The point of a book like this, as I say, is to get both Christians and non-Christians to think again about the sort of world that we live in. And that is so important, because “we are all on a path either toward or away from the God who revealed himself in the Bible.” (p. 15) Christians should be growing more and more aware of the sort of God we claim to believe in, and non-Christians can be shown that the materialist creed is far too empty and reductionistic to explain what life is really all about.
Christians of all people should of course know that this world is NOT all there is. Indeed, this world is transitory and passing. Sure, it is an important and valuable world because God created it. But the entry of sin into the world meant that it is now radically marred and twisted. Thus the Christian looks forward to a new heaven and a new earth.
This is all basic Christianity. But as I have written elsewhere, too many believers live as if this world is all there is. They may speak about God and the supernatural and miracles and so on, but too often they are living lives indistinguishable from that of any non-believer.

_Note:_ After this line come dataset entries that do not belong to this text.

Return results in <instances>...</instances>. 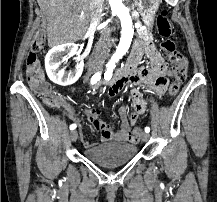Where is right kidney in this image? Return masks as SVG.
Returning <instances> with one entry per match:
<instances>
[{
  "instance_id": "ca27d5eb",
  "label": "right kidney",
  "mask_w": 217,
  "mask_h": 202,
  "mask_svg": "<svg viewBox=\"0 0 217 202\" xmlns=\"http://www.w3.org/2000/svg\"><path fill=\"white\" fill-rule=\"evenodd\" d=\"M79 54L76 44H62V46H55V48L49 50L45 58V68L50 80L57 82L60 86H70V84L77 82L80 76H82L84 68V62ZM70 56H77L76 62H79L77 68L71 70V72L59 70L60 64L65 62Z\"/></svg>"
}]
</instances>
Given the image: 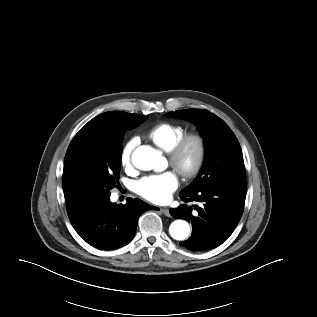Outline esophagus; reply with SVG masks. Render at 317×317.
I'll list each match as a JSON object with an SVG mask.
<instances>
[{
	"label": "esophagus",
	"mask_w": 317,
	"mask_h": 317,
	"mask_svg": "<svg viewBox=\"0 0 317 317\" xmlns=\"http://www.w3.org/2000/svg\"><path fill=\"white\" fill-rule=\"evenodd\" d=\"M161 212L167 217L171 216L170 211H169L168 208H161Z\"/></svg>",
	"instance_id": "obj_1"
}]
</instances>
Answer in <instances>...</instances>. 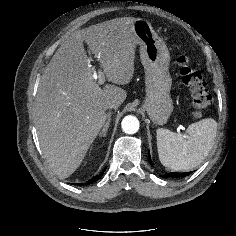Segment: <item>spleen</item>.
<instances>
[{
    "label": "spleen",
    "mask_w": 236,
    "mask_h": 236,
    "mask_svg": "<svg viewBox=\"0 0 236 236\" xmlns=\"http://www.w3.org/2000/svg\"><path fill=\"white\" fill-rule=\"evenodd\" d=\"M216 131L217 123L212 118L190 124L185 134L158 129L156 137L160 162L176 171L198 166L211 151Z\"/></svg>",
    "instance_id": "spleen-1"
}]
</instances>
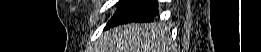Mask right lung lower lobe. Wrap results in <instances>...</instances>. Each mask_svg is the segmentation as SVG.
<instances>
[{
	"instance_id": "obj_1",
	"label": "right lung lower lobe",
	"mask_w": 261,
	"mask_h": 52,
	"mask_svg": "<svg viewBox=\"0 0 261 52\" xmlns=\"http://www.w3.org/2000/svg\"><path fill=\"white\" fill-rule=\"evenodd\" d=\"M118 12L108 22L107 27L128 22H150L157 15L155 0H122L117 3Z\"/></svg>"
}]
</instances>
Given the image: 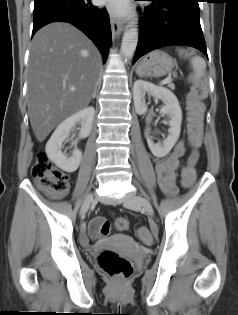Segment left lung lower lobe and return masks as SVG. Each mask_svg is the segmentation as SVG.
<instances>
[{
    "instance_id": "left-lung-lower-lobe-1",
    "label": "left lung lower lobe",
    "mask_w": 238,
    "mask_h": 315,
    "mask_svg": "<svg viewBox=\"0 0 238 315\" xmlns=\"http://www.w3.org/2000/svg\"><path fill=\"white\" fill-rule=\"evenodd\" d=\"M147 1L153 4L144 9L133 63L152 50L170 45L191 46L207 56L199 0Z\"/></svg>"
}]
</instances>
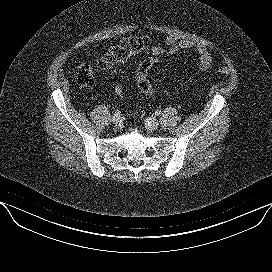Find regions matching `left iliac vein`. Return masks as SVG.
<instances>
[{
    "instance_id": "left-iliac-vein-1",
    "label": "left iliac vein",
    "mask_w": 272,
    "mask_h": 272,
    "mask_svg": "<svg viewBox=\"0 0 272 272\" xmlns=\"http://www.w3.org/2000/svg\"><path fill=\"white\" fill-rule=\"evenodd\" d=\"M145 126L148 130H157L159 127L158 121L153 117H147L145 119Z\"/></svg>"
}]
</instances>
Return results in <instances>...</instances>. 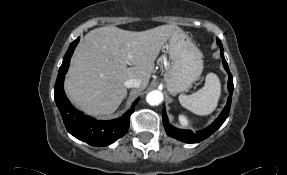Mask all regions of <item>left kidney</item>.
I'll list each match as a JSON object with an SVG mask.
<instances>
[{
    "mask_svg": "<svg viewBox=\"0 0 287 175\" xmlns=\"http://www.w3.org/2000/svg\"><path fill=\"white\" fill-rule=\"evenodd\" d=\"M179 121H180V123L182 125H187L188 124V120H187L186 116H184V115H180L179 116Z\"/></svg>",
    "mask_w": 287,
    "mask_h": 175,
    "instance_id": "1",
    "label": "left kidney"
}]
</instances>
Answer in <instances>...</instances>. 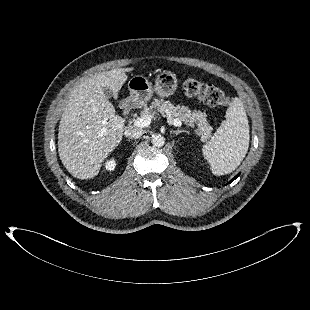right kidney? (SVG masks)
<instances>
[{
	"instance_id": "obj_1",
	"label": "right kidney",
	"mask_w": 310,
	"mask_h": 310,
	"mask_svg": "<svg viewBox=\"0 0 310 310\" xmlns=\"http://www.w3.org/2000/svg\"><path fill=\"white\" fill-rule=\"evenodd\" d=\"M116 167V161L111 159L105 163V169L108 171H113Z\"/></svg>"
}]
</instances>
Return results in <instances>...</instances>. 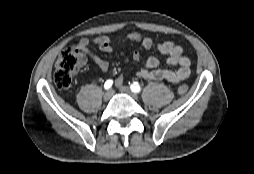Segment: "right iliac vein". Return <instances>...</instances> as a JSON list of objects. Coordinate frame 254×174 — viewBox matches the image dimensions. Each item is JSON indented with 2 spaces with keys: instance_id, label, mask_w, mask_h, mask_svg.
Segmentation results:
<instances>
[{
  "instance_id": "obj_1",
  "label": "right iliac vein",
  "mask_w": 254,
  "mask_h": 174,
  "mask_svg": "<svg viewBox=\"0 0 254 174\" xmlns=\"http://www.w3.org/2000/svg\"><path fill=\"white\" fill-rule=\"evenodd\" d=\"M113 96V91L112 90H108L105 94H104V100L108 101L112 98Z\"/></svg>"
}]
</instances>
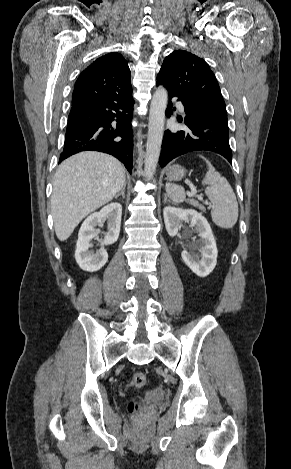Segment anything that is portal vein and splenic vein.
Here are the masks:
<instances>
[{"label":"portal vein and splenic vein","mask_w":291,"mask_h":469,"mask_svg":"<svg viewBox=\"0 0 291 469\" xmlns=\"http://www.w3.org/2000/svg\"><path fill=\"white\" fill-rule=\"evenodd\" d=\"M187 183H188V184L190 185V187H191V193H190V194H191V195H195V194L197 193L196 188H195L193 185H191L189 182H187Z\"/></svg>","instance_id":"1"}]
</instances>
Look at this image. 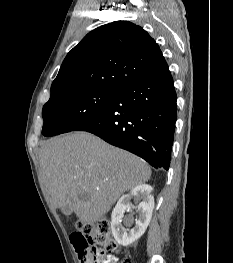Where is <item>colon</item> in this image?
Returning a JSON list of instances; mask_svg holds the SVG:
<instances>
[{
	"label": "colon",
	"instance_id": "1",
	"mask_svg": "<svg viewBox=\"0 0 233 263\" xmlns=\"http://www.w3.org/2000/svg\"><path fill=\"white\" fill-rule=\"evenodd\" d=\"M70 240L82 263H105L108 256L118 250L108 220L80 224L71 233Z\"/></svg>",
	"mask_w": 233,
	"mask_h": 263
}]
</instances>
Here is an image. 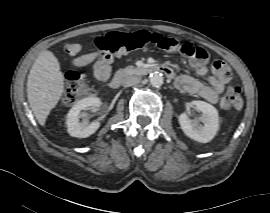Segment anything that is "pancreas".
Returning a JSON list of instances; mask_svg holds the SVG:
<instances>
[{"mask_svg":"<svg viewBox=\"0 0 270 213\" xmlns=\"http://www.w3.org/2000/svg\"><path fill=\"white\" fill-rule=\"evenodd\" d=\"M140 69L133 67V66H127L121 70L118 71L119 75H131V74H137L139 73Z\"/></svg>","mask_w":270,"mask_h":213,"instance_id":"1","label":"pancreas"}]
</instances>
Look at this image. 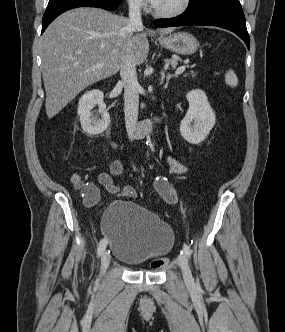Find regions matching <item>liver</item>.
<instances>
[{
  "label": "liver",
  "instance_id": "1",
  "mask_svg": "<svg viewBox=\"0 0 285 332\" xmlns=\"http://www.w3.org/2000/svg\"><path fill=\"white\" fill-rule=\"evenodd\" d=\"M143 25L98 8H76L57 17L42 36V77L49 119L88 86L109 78L130 56L136 65L147 59L149 43ZM173 28L158 30L169 34ZM136 33V34H134ZM102 63V68L96 64Z\"/></svg>",
  "mask_w": 285,
  "mask_h": 332
}]
</instances>
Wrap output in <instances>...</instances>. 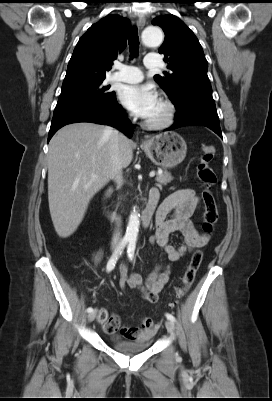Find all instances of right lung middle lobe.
Returning a JSON list of instances; mask_svg holds the SVG:
<instances>
[{"label": "right lung middle lobe", "mask_w": 272, "mask_h": 401, "mask_svg": "<svg viewBox=\"0 0 272 401\" xmlns=\"http://www.w3.org/2000/svg\"><path fill=\"white\" fill-rule=\"evenodd\" d=\"M103 85V80L62 90L54 113L81 105L106 106L116 98L115 92Z\"/></svg>", "instance_id": "dd1d6c3e"}]
</instances>
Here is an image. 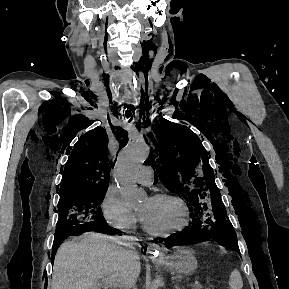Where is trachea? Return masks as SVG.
Returning a JSON list of instances; mask_svg holds the SVG:
<instances>
[{
	"instance_id": "obj_1",
	"label": "trachea",
	"mask_w": 289,
	"mask_h": 289,
	"mask_svg": "<svg viewBox=\"0 0 289 289\" xmlns=\"http://www.w3.org/2000/svg\"><path fill=\"white\" fill-rule=\"evenodd\" d=\"M125 115H126L127 118H130V117H131V119H132L131 111H130V110H127V111L125 112Z\"/></svg>"
}]
</instances>
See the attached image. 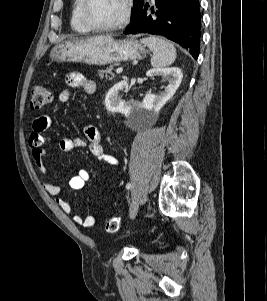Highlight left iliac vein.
<instances>
[{
    "mask_svg": "<svg viewBox=\"0 0 267 301\" xmlns=\"http://www.w3.org/2000/svg\"><path fill=\"white\" fill-rule=\"evenodd\" d=\"M138 209H139V201L138 199L135 197L132 199V202L130 204V210H129V214H130V218L131 219H134L137 212H138Z\"/></svg>",
    "mask_w": 267,
    "mask_h": 301,
    "instance_id": "obj_1",
    "label": "left iliac vein"
}]
</instances>
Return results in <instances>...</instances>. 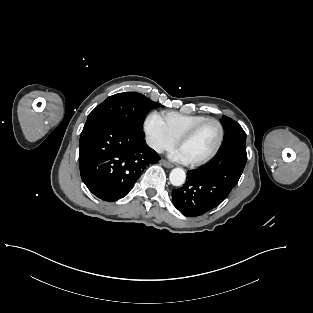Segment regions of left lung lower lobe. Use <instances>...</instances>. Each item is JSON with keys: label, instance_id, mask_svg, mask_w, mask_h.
Listing matches in <instances>:
<instances>
[{"label": "left lung lower lobe", "instance_id": "left-lung-lower-lobe-1", "mask_svg": "<svg viewBox=\"0 0 313 313\" xmlns=\"http://www.w3.org/2000/svg\"><path fill=\"white\" fill-rule=\"evenodd\" d=\"M247 161L245 143L219 149L205 166L187 172L185 184L172 191L175 207L188 217L203 215L231 192Z\"/></svg>", "mask_w": 313, "mask_h": 313}]
</instances>
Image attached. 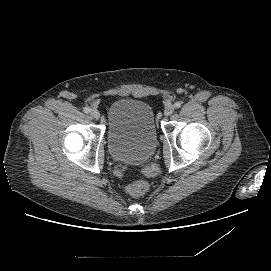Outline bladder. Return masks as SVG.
I'll return each mask as SVG.
<instances>
[{
	"label": "bladder",
	"instance_id": "1",
	"mask_svg": "<svg viewBox=\"0 0 271 271\" xmlns=\"http://www.w3.org/2000/svg\"><path fill=\"white\" fill-rule=\"evenodd\" d=\"M108 149L116 161L141 164L157 146V132L151 106L141 100L120 99L108 109Z\"/></svg>",
	"mask_w": 271,
	"mask_h": 271
}]
</instances>
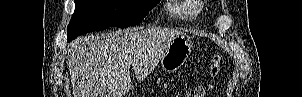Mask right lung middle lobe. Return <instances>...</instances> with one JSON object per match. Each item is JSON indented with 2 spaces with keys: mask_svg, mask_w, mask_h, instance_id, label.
<instances>
[{
  "mask_svg": "<svg viewBox=\"0 0 302 97\" xmlns=\"http://www.w3.org/2000/svg\"><path fill=\"white\" fill-rule=\"evenodd\" d=\"M159 0H75V13L67 28V41L109 27H129L141 22Z\"/></svg>",
  "mask_w": 302,
  "mask_h": 97,
  "instance_id": "obj_1",
  "label": "right lung middle lobe"
}]
</instances>
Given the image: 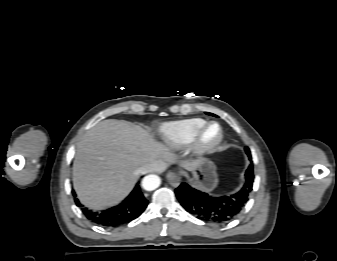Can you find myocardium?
Masks as SVG:
<instances>
[{"instance_id":"obj_1","label":"myocardium","mask_w":337,"mask_h":261,"mask_svg":"<svg viewBox=\"0 0 337 261\" xmlns=\"http://www.w3.org/2000/svg\"><path fill=\"white\" fill-rule=\"evenodd\" d=\"M211 126L217 127L218 135L213 142L205 144L203 142V136L206 130ZM223 138H224L223 129L219 123L213 121L206 122L194 135L190 145L191 151L197 156L209 155L220 146V144L223 141Z\"/></svg>"}]
</instances>
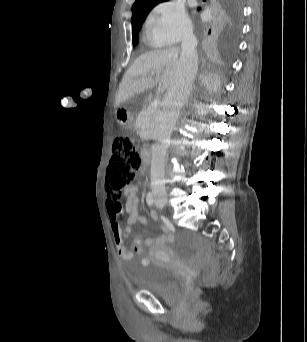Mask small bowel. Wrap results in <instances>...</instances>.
Returning a JSON list of instances; mask_svg holds the SVG:
<instances>
[{
    "mask_svg": "<svg viewBox=\"0 0 307 342\" xmlns=\"http://www.w3.org/2000/svg\"><path fill=\"white\" fill-rule=\"evenodd\" d=\"M128 194V201L126 204V211L128 214V224L126 229L121 227L119 221V214L116 211L115 206H107L108 216L110 220V227L113 236V242L117 248L118 255L124 260H131L134 256L132 250L126 245V238L131 228L136 223H140L144 227H148L147 220L140 214L139 200L137 196L138 189L136 186H130L126 190ZM154 220H157V214L153 212L151 214ZM170 241L168 230L165 226L161 227V234L158 237H148L144 240L143 246L149 247L153 252L159 251L165 248L166 244Z\"/></svg>",
    "mask_w": 307,
    "mask_h": 342,
    "instance_id": "c3829d8e",
    "label": "small bowel"
}]
</instances>
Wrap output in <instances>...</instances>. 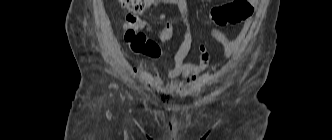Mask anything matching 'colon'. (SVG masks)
<instances>
[{
  "label": "colon",
  "mask_w": 332,
  "mask_h": 140,
  "mask_svg": "<svg viewBox=\"0 0 332 140\" xmlns=\"http://www.w3.org/2000/svg\"><path fill=\"white\" fill-rule=\"evenodd\" d=\"M153 0H119L121 6L131 14L126 16L123 30L124 39L131 49L139 54L149 57L160 55L159 46L149 40L141 30L149 28L147 23L138 15L142 13ZM259 0H232L213 7L209 12L211 22L216 26L235 25L252 17ZM178 30L173 22H167L158 32L166 39H172Z\"/></svg>",
  "instance_id": "obj_1"
}]
</instances>
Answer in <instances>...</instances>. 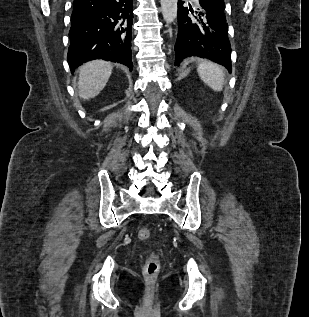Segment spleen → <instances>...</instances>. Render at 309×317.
<instances>
[{
  "instance_id": "1",
  "label": "spleen",
  "mask_w": 309,
  "mask_h": 317,
  "mask_svg": "<svg viewBox=\"0 0 309 317\" xmlns=\"http://www.w3.org/2000/svg\"><path fill=\"white\" fill-rule=\"evenodd\" d=\"M197 72L202 81L214 91H222L225 74L223 69L212 62L204 61L197 67Z\"/></svg>"
}]
</instances>
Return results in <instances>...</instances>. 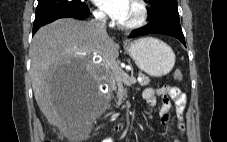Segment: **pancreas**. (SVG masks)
<instances>
[{"label":"pancreas","mask_w":227,"mask_h":142,"mask_svg":"<svg viewBox=\"0 0 227 142\" xmlns=\"http://www.w3.org/2000/svg\"><path fill=\"white\" fill-rule=\"evenodd\" d=\"M139 77L141 80L139 81V84L141 86H146L149 84L150 79L148 76L143 74L142 72H139ZM114 81H115V86L117 87V98H118V105H121L123 101L127 97V88L123 85V81L117 77V75H114Z\"/></svg>","instance_id":"1"}]
</instances>
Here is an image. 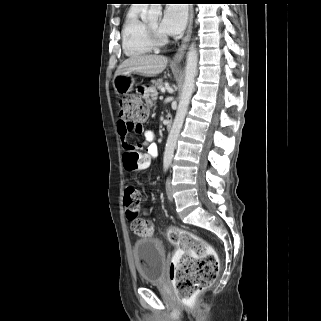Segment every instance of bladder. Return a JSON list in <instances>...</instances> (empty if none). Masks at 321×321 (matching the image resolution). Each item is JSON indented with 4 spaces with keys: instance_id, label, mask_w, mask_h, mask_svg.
<instances>
[{
    "instance_id": "obj_1",
    "label": "bladder",
    "mask_w": 321,
    "mask_h": 321,
    "mask_svg": "<svg viewBox=\"0 0 321 321\" xmlns=\"http://www.w3.org/2000/svg\"><path fill=\"white\" fill-rule=\"evenodd\" d=\"M132 251L141 280L147 284L161 282L166 259L162 242L156 238H142L134 242Z\"/></svg>"
}]
</instances>
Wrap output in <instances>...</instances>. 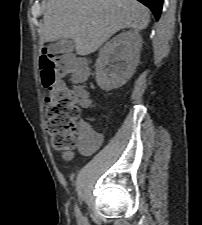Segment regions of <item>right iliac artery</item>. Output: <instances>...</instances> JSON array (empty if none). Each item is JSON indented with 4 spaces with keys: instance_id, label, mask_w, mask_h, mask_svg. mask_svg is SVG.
I'll return each instance as SVG.
<instances>
[{
    "instance_id": "1",
    "label": "right iliac artery",
    "mask_w": 202,
    "mask_h": 225,
    "mask_svg": "<svg viewBox=\"0 0 202 225\" xmlns=\"http://www.w3.org/2000/svg\"><path fill=\"white\" fill-rule=\"evenodd\" d=\"M75 213H76L77 219L81 221L83 217H82V214H81L78 206L75 207Z\"/></svg>"
}]
</instances>
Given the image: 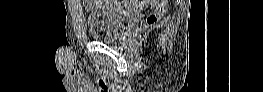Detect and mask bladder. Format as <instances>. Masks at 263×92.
<instances>
[{"label":"bladder","mask_w":263,"mask_h":92,"mask_svg":"<svg viewBox=\"0 0 263 92\" xmlns=\"http://www.w3.org/2000/svg\"><path fill=\"white\" fill-rule=\"evenodd\" d=\"M111 3L112 1H103L88 16L89 33L94 40L116 43L135 23V9L116 8Z\"/></svg>","instance_id":"obj_1"}]
</instances>
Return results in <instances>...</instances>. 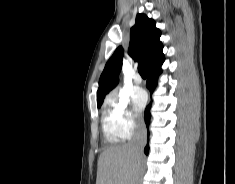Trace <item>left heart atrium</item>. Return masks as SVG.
<instances>
[{
    "label": "left heart atrium",
    "instance_id": "left-heart-atrium-1",
    "mask_svg": "<svg viewBox=\"0 0 235 184\" xmlns=\"http://www.w3.org/2000/svg\"><path fill=\"white\" fill-rule=\"evenodd\" d=\"M146 103V94L142 89H136L132 94L134 111L139 114Z\"/></svg>",
    "mask_w": 235,
    "mask_h": 184
}]
</instances>
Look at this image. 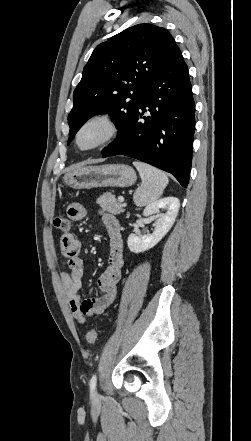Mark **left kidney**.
Returning <instances> with one entry per match:
<instances>
[{"mask_svg": "<svg viewBox=\"0 0 251 441\" xmlns=\"http://www.w3.org/2000/svg\"><path fill=\"white\" fill-rule=\"evenodd\" d=\"M180 208V201L176 197H166L149 204L143 211L145 217L155 220L154 231L145 236L130 234L127 240L128 248L133 253H141L153 248L171 229ZM165 213L155 216L159 210Z\"/></svg>", "mask_w": 251, "mask_h": 441, "instance_id": "left-kidney-1", "label": "left kidney"}]
</instances>
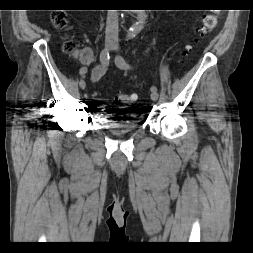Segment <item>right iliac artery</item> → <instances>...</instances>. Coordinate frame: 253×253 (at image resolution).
Here are the masks:
<instances>
[{
  "label": "right iliac artery",
  "instance_id": "1",
  "mask_svg": "<svg viewBox=\"0 0 253 253\" xmlns=\"http://www.w3.org/2000/svg\"><path fill=\"white\" fill-rule=\"evenodd\" d=\"M109 59H110V54L108 49H104L100 53V62L104 66L109 65ZM88 74V68L87 67H81L79 71V77H83V75Z\"/></svg>",
  "mask_w": 253,
  "mask_h": 253
}]
</instances>
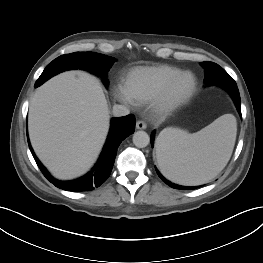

We can be just like those in the world when we basically share their values and beliefs. We can be too much like them when we let the material world determining our frame of reference and how we look at things. We can be like the world when we effectively deny the power of God that is available to us. As I said in an earlier piece that discussed worldviews and the culture wars:
Simply consider the basis of the Christian life: the supernatural power of the indwelling Holy Spirit, helping us to live above-ordinary lives of holiness, boldness, power and grace. We have been equipped from above. We have been given all the spiritual tools we need to live a Christ-centred, God-pleasing and world-changing life.
Yet so many are just floundering and getting nowhere. So many live like the devil because they have no means to resist the devil. They are carnal because they prefer carnality to godliness. They are powerless because they are not connected to the source of our power. Christians Living like Atheists: Where Are the Warriors?
Part of the reason we are living like the world is because we are thinking like the world. We go to church on Sundays and sing about glorious, heavenly things, but the rest of the week we live as if this world is the only reality. Sure, there can be some believers who are too heavenly minded to be any earthly good. But the bulk of Western Christians have the opposite problem: they are too earthly minded to be any heavenly good.
Part of the problem is we are overly dependent on our five senses. Only what we can see and hear and feel seem real. And given that we serve an invisible God, that can really make things even more difficult. It is far easier to see the immediate problem in front of us than the problem-solving God in the spiritual realm.
I have written about this as well, and mentioned some earlier books such as Philip Yancey’s Reaching for the Invisible God (Zondervan, 2000). As the West becomes increasingly secular, materialistic, and doubtful of metaphysical truths and spiritual realities, the Christian must more than ever affirm and represent the God that we actually serve.
With all this in mind I simply want to point out a new book that deals with all this, and offer a few quotes from its opening pages. I may yet do a proper review of the volume, but for now, alerting you to it will suffice. I refer to the most recent offering from Rod Dreher: Living in Wonder: Finding Mystery and Meaning in a Secular Age (Hodder & Stoughton, 2024).
I have of course discussed him before, be it looking at his The Benedict Option (2017), or his more recent volume, Live Not By Lies (2020). See these pieces for example:
Strangers in a Strange Land: Christianity and Contemporary Culture
A Review of Live Not By Lies. By Rod Dreher
His new book is suitable both for believers and non-believers. The former need to be reminded of the spiritual realities we claim to believe in, while the latter can learn about the shallowness and incompleteness of their naturalistic worldview.
Both groups need a good dose of enchantment. But I need to stop right here. As Dreher says, “Some Christians are suspicious of the word ‘enchantment’ because of its magical overtones.”